■ **Provided entries**:
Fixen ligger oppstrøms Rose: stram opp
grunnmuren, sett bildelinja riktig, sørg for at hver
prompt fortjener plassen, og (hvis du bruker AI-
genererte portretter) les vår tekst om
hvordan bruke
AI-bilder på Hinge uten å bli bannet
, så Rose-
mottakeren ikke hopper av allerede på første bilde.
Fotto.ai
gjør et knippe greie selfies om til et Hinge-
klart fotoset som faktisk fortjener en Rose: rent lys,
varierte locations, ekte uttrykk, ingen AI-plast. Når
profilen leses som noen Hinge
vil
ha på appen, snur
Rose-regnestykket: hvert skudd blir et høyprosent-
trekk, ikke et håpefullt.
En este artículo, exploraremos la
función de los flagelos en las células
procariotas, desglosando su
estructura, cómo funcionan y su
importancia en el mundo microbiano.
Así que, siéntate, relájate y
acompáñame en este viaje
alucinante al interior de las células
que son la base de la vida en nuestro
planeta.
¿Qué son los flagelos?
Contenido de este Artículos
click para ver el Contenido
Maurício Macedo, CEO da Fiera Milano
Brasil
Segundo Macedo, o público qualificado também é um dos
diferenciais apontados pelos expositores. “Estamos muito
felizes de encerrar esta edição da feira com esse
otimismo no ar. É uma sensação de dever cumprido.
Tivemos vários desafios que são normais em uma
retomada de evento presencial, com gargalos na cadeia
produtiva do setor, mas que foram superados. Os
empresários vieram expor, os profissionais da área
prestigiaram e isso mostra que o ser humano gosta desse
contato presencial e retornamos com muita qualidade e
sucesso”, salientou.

■ **About this task**: Pull out every line in the material above where "Rose" occurs.

■ **Response to the exercise**:
Fixen ligger oppstrøms Rose: stram opp
, så Rose-
klart fotoset som faktisk fortjener en Rose: rent lys,
Rose-regnestykket: hvert skudd blir et høyprosent-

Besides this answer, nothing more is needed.